In another sign, US wealth management giant BlackRock announced on Wednesday that a wealth management joint venture in which it holds a 50.1-percent stake has been granted a license by China's banking and insurance regulator.

China has dramatically increased its purchases of US goods under the phase one deal, Chen said, adding that imports of US farm goods stood at 162.74 billion yuan ($25.21 billion) in 2020, a 66.9 percent increase year-on-year, with soybean imports up 56 percent and imports of US pork up 223.8 percent.

"China has also increased its purchases of every item under the phase one deal," Chen said.

"I would also remind everyone that phase one trade agreement was quite affected in terms of purchases by the COVID-19 pandemic. But it's also structured as a two-year deal.

"There is a way for purchasing elements and efforts to move forward more vigorously in 2021, because the economies have recovered significantly. So hopefully, we can see many more purchases," said Greg Gilligan, chairman of AmCham China, on Tuesday during a press briefing.

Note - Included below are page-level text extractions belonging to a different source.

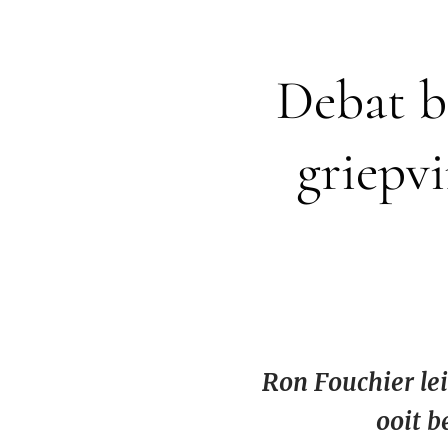
Debat bl
griepvi
Ron Fouchier lei
ooit b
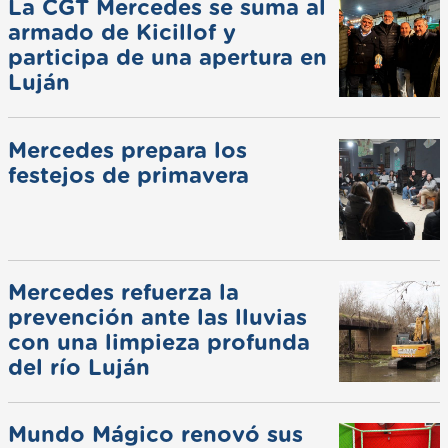
La CGT Mercedes se suma al
armado de Kicillof y
participa de una apertura en
Luján
Mercedes prepara los
festejos de primavera
Mercedes refuerza la
prevención ante las lluvias
con una limpieza profunda
del río Luján
Mundo Mágico renovó sus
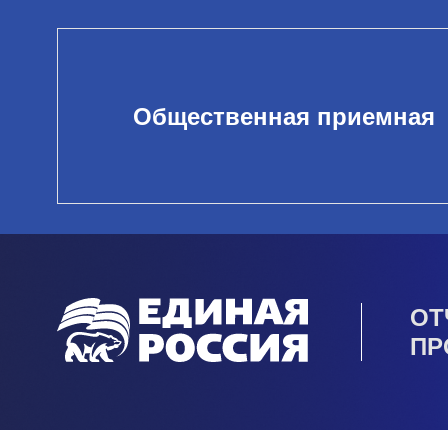
Общественная приемная
ОТ
ПР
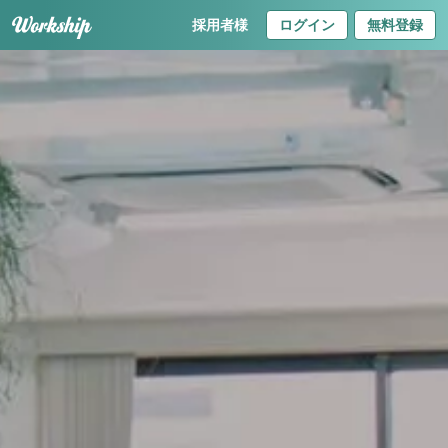
採用者様
ログイン
無料登録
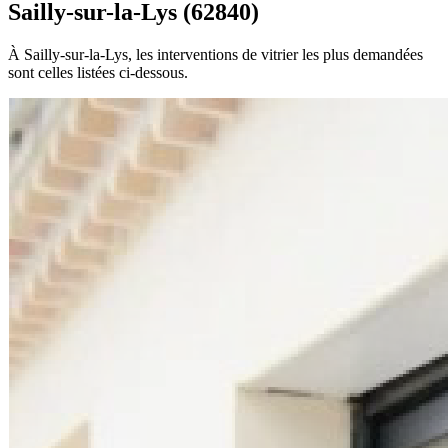
Sailly-sur-la-Lys (62840)
À Sailly-sur-la-Lys, les interventions de vitrier les plus demandées
sont celles listées ci-dessous.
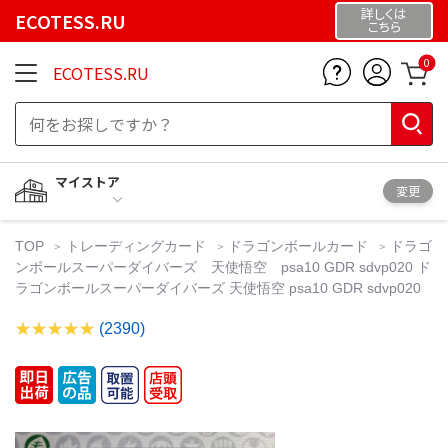
詳しくは
ECOTESS.RU
こちら
0
ECOTESS.RU
マイストア
変更
TOP
トレーディングカード
ドラゴンボールカード
ドラゴ
ンボールスーパーダイバーズ 天使悟空 psa10 GDR sdvp020 ド
ラゴンボールスーパーダイバーズ 天使悟空 psa10 GDR sdvp020
(2390)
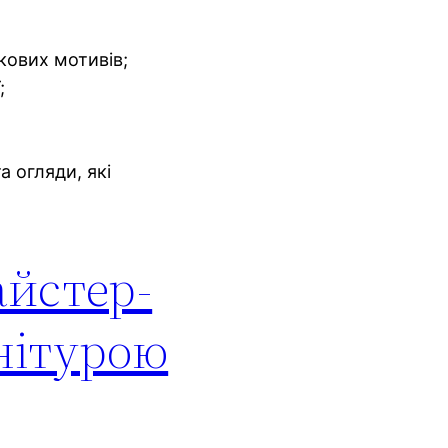
кових мотивів;
;
а огляди, які
айстер-
нітурою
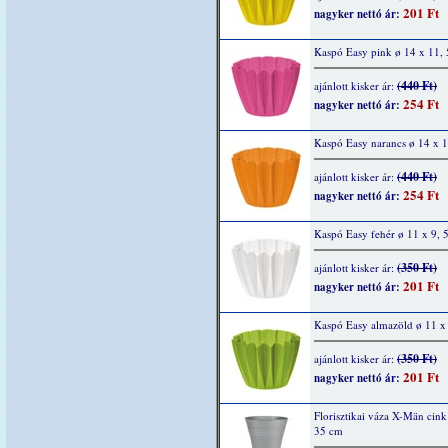
201 Ft
nagyker nettó ár:
Kaspó Easy pink ø 14 x 11,
(440 Ft)
ajánlott kisker ár:
254 Ft
nagyker nettó ár:
Kaspó Easy narancs ø 14 x 
(440 Ft)
ajánlott kisker ár:
254 Ft
nagyker nettó ár:
Kaspó Easy fehér ø 11 x 9, 
(350 Ft)
ajánlott kisker ár:
201 Ft
nagyker nettó ár:
Kaspó Easy almazöld ø 11 x
(350 Ft)
ajánlott kisker ár:
201 Ft
nagyker nettó ár:
Florisztikai váza X-Män cink
35 cm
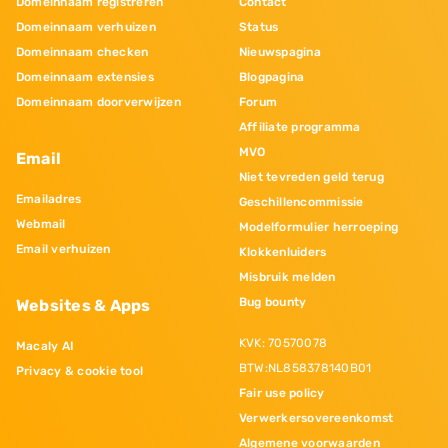
Domeinnaam registreren
Contact
Domeinnaam verhuizen
Status
Domeinnaam checken
Nieuwspagina
Domeinnaam extensies
Blogpagina
Domeinnaam doorverwijzen
Forum
Affiliate programma
MVO
Email
Niet tevreden geld terug
Emailadres
Geschillencommissie
Webmail
Modelformulier herroeping
Email verhuizen
Klokkenluiders
Misbruik melden
Bug bounty
Websites & Apps
KVK: 70570078
Macaly AI
BTW:NL858378140B01
Privacy & cookie tool
Fair use policy
Verwerkersovereenkomst
Algemene voorwaarden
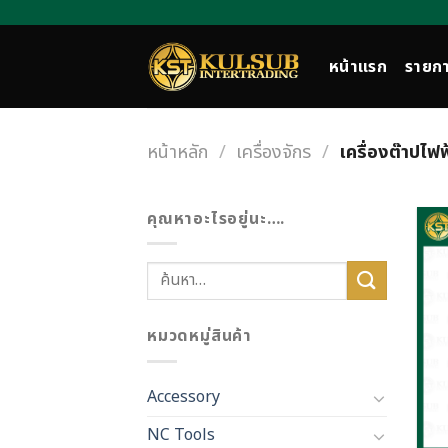
Skip
to
content
หน้าแรก
รายกา
หน้าหลัก
/
เครื่องจักร
/
เครื่องต๊าปไฟฟ
คุณหาอะไรอยู่นะ….
ค้นหา:
หมวดหมู่สินค้า
Accessory
NC Tools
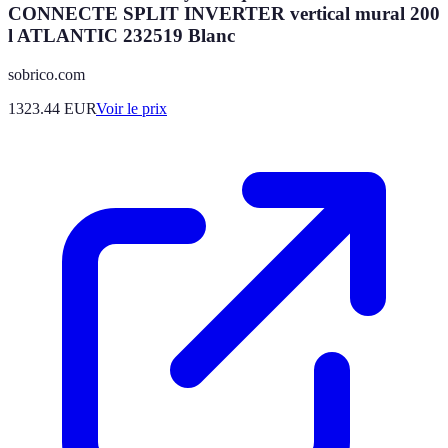
CONNECTE SPLIT INVERTER vertical mural 200
l ATLANTIC 232519 Blanc
sobrico.com
1323.44
EUR
Voir le prix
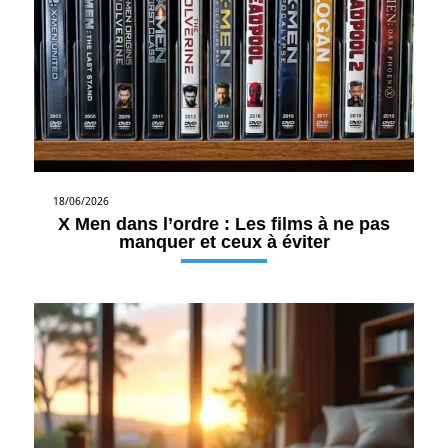
18/06/2026
X Men dans l’ordre : Les films à ne pas
manquer et ceux à éviter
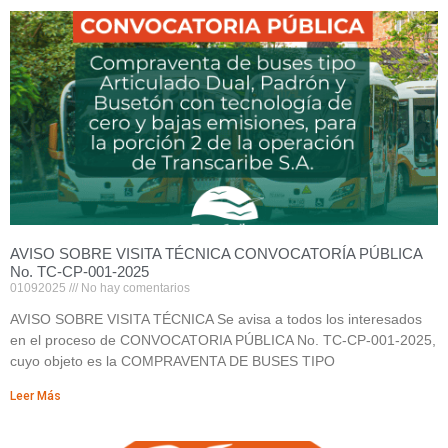
AVISO SOBRE VISITA TÉCNICA CONVOCATORÍA PÚBLICA
No. TC-CP-001-2025
01092025
No hay comentarios
AVISO SOBRE VISITA TÉCNICA Se avisa a todos los interesados
en el proceso de CONVOCATORIA PÚBLICA No. TC-CP-001-2025,
cuyo objeto es la COMPRAVENTA DE BUSES TIPO
Leer Más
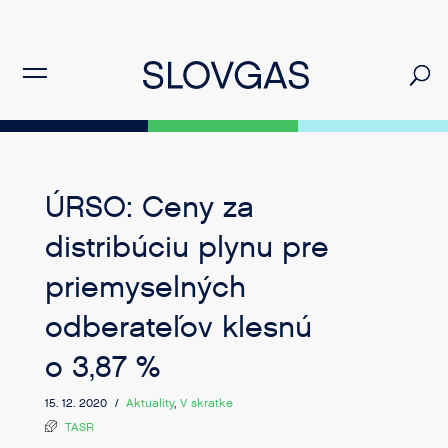
ÚRSO: Ceny za
distribúciu plynu pre
priemyselných
odberateľov klesnú
o 3,87 %
15. 12. 2020 /
Aktuality
,
V skratke
TASR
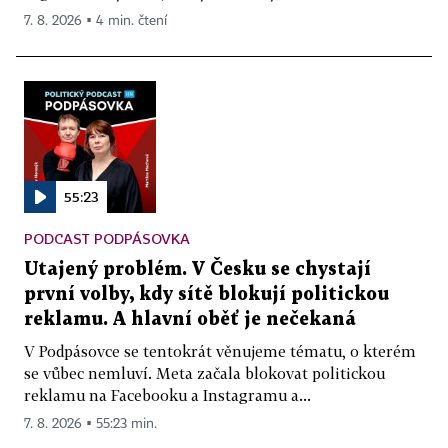
7. 8. 2026 ▪ 4 min. čtení
55:23
PODCAST PODPÁSOVKA
Utajený problém. V Česku se chystají
první volby, kdy sítě blokují politickou
reklamu. A hlavní oběť je nečekaná
V Podpásovce se tentokrát věnujeme tématu, o kterém
se vůbec nemluví. Meta začala blokovat politickou
reklamu na Facebooku a Instagramu a...
7. 8. 2026 ▪ 55:23 min.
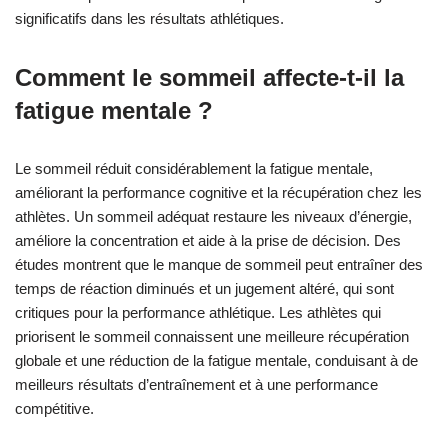
significatifs dans les résultats athlétiques.
Comment le sommeil affecte-t-il la
fatigue mentale ?
Le sommeil réduit considérablement la fatigue mentale,
améliorant la performance cognitive et la récupération chez les
athlètes. Un sommeil adéquat restaure les niveaux d’énergie,
améliore la concentration et aide à la prise de décision. Des
études montrent que le manque de sommeil peut entraîner des
temps de réaction diminués et un jugement altéré, qui sont
critiques pour la performance athlétique. Les athlètes qui
priorisent le sommeil connaissent une meilleure récupération
globale et une réduction de la fatigue mentale, conduisant à de
meilleurs résultats d’entraînement et à une performance
compétitive.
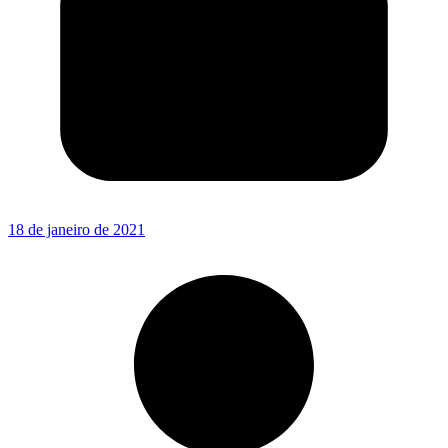
18 de janeiro de 2021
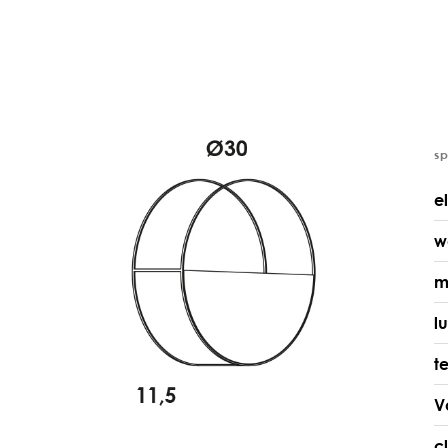
s
e
w
m
l
t
V
c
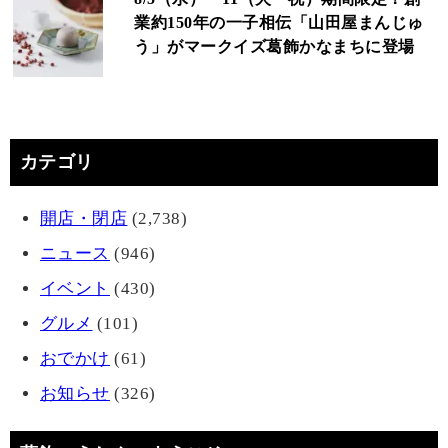
業約150年の一子相伝「山田屋まんじゅ
う」がマークイズ葛飾かなまちに登場
カテゴリ
開店・閉店
(2,738)
ニュース
(946)
イベント
(430)
グルメ
(101)
おでかけ
(61)
お知らせ
(326)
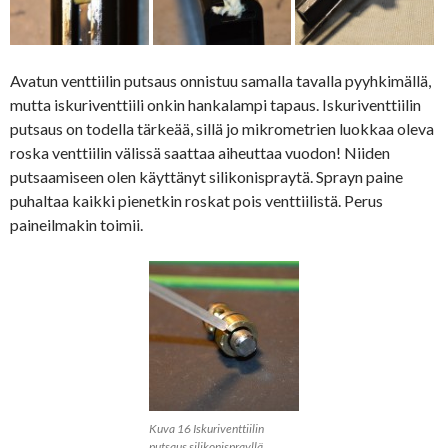
Avatun venttiilin putsaus onnistuu samalla tavalla pyyhkimällä,
mutta iskuriventtiili onkin hankalampi tapaus. Iskuriventtiilin
putsaus on todella tärkeää, sillä jo mikrometrien luokkaa oleva
roska venttiilin välissä saattaa aiheuttaa vuodon! Niiden
putsaamiseen olen käyttänyt silikonispraytä. Sprayn paine
puhaltaa kaikki pienetkin roskat pois venttiilistä. Perus
paineilmakin toimii.
Kuva 16 Iskuriventtiilin
putsaus silikonisprayllä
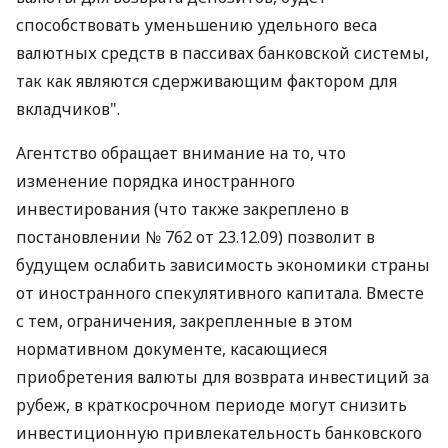
способствовать уменьшению удельного веса
валютных средств в пассивах банковской системы,
так как являются сдерживающим фактором для
вкладчиков".
Агентство обращает внимание на то, что
изменение порядка иностранного
инвестирования (что также закреплено в
постановлении № 762 от 23.12.09) позволит в
будущем ослабить зависимость экономики страны
от иностранного спекулятивного капитала. Вместе
с тем, ограничения, закрепленные в этом
нормативном документе, касающиеся
приобретения валюты для возврата инвестиций за
рубеж, в краткосрочном периоде могут снизить
инвестиционную привлекательность банковского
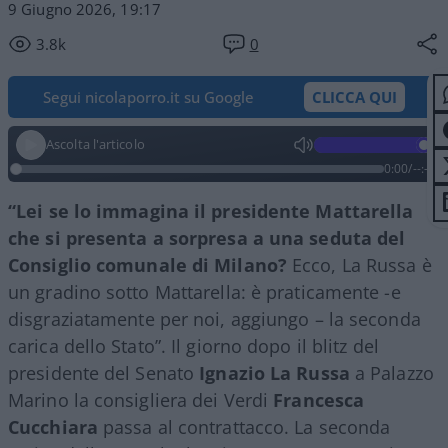
9 Giugno 2026, 19:17
3.8k
0
Segui nicolaporro.it su Google
CLICCA QUI
Ascolta l'articolo
0:00
/
--:--
“Lei se lo immagina il presidente Mattarella
che si presenta a sorpresa a una seduta del
Consiglio comunale di Milano?
Ecco, La Russa è
un gradino sotto Mattarella: è praticamente -e
disgraziatamente per noi, aggiungo – la seconda
carica dello Stato”. Il giorno dopo il blitz del
presidente del Senato
Ignazio La Russa
a Palazzo
Marino la consigliera dei Verdi
Francesca
Cucchiara
passa al contrattacco. La seconda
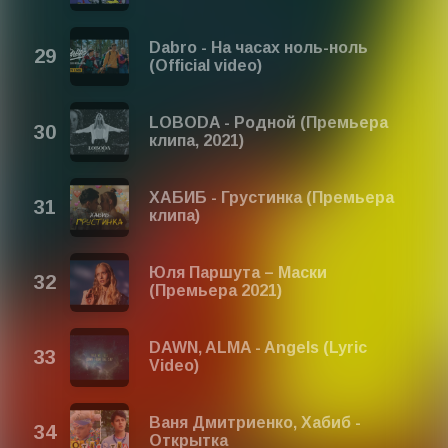
Dabro - На часах ноль-ноль
(Official video)
LOBODA - Родной (Премьера
клипа, 2021)
ХАБИБ - Грустинка (Премьера
клипа)
Юля Паршута – Маски
(Премьера 2021)
DAWN, ​ALMA - Angels (Lyric
Video)
Ваня Дмитриенко, Хабиб -
Открытка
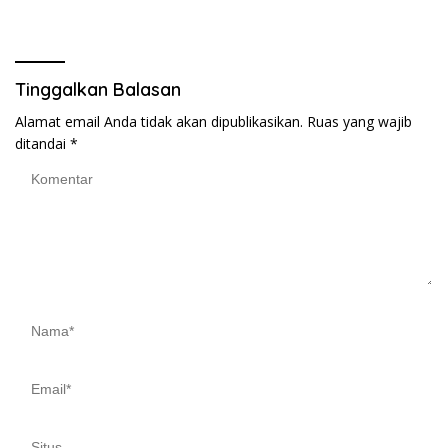
Pertanian
Tinggalkan Balasan
Alamat email Anda tidak akan dipublikasikan.
Ruas yang wajib
ditandai
*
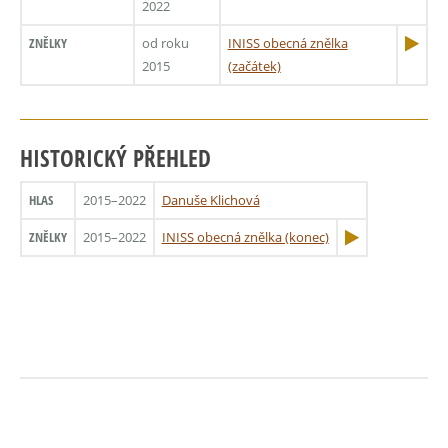
2022
ZNĚLKY
od roku
INISS obecná znělka
2015
(začátek)
HISTORICKÝ PŘEHLED
HLAS
2015–2022
Danuše Klichová
ZNĚLKY
2015–2022
INISS obecná znělka (konec)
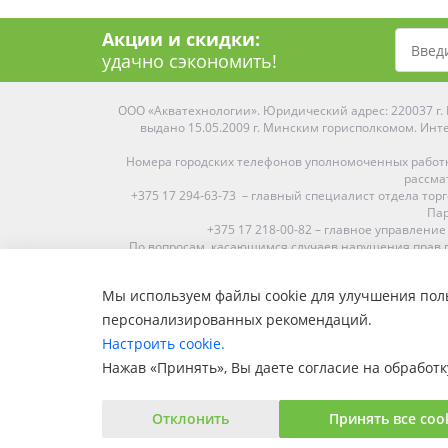
Акции и скидки:
удачно сэкономить!
ООО «Акватехнологии». Юридический адрес: 220037 г. М
выдано 15.05.2009 г. Минским горисполкомом. Инте
Номера городских телефонов уполномоченных работ
рассма
+375 17 294-63-73 – главный специалист отдела то
Пар
+375 17 218-00-82 – главное управление
По вопросам, касающимся случаев нарушения прав п
Мы используем файлы cookie для улучшения поль
Средняя оценка:
4.9
из
5
персонализированных рекомендаций.
Наши магазины представлены в Минске, Бресте, Витебс
Настроить cookie.
Пинске, Солигорске. При заказе в 
Нажав «Принять», Вы даете согласие на обработк
Отклонить
Принять все coo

During the Trump administration, the US tried almost every measure it could to contain China in trade, Chen said.

However, there are still some other steps that the US is likely to take to contain China, such as decoupling in the high-tech sector, blocking the yuan's globalization or the using the so-called human rights issue to smear China, Chen added.

"With China as the main target, the US Senate committee's approval of the 'Endless Frontier' act indicates that China has made some achievements in science and technology development. Hence, we should not belittle ourselves in the sector," He Weiwen, a former senior Chinese trade official, told the Global Times on Thursday.

The US' "Endless Frontier" act is like a copy of what China is doing in developing its sci-tech sector, although the US, especially the former Trump administration, strongly dislikes China's industry policies, He said.

However, unlike China's institutional advantages such as policy consistency, ability to integrate resources for large projects and an opening-up attitude, the US' political intervention in commercial sci-tech innovation and frequent policy changes mean that the US may not be able to fully achieve its targets as listed in the act, He said.

It's even doubtful whether the Biden administration could provide the money needed.

Initially introduced in 2020, the bipartisan bill promised to compete against China by offering $110 billion through a new directorate at the National Science Foundation, and refocus its efforts on cutting-edge technologies like artificial intelligence, machine learning and quantum computing. It stagnated last year as the US Congress spent efforts on COVID-19 recovery and the presidential election.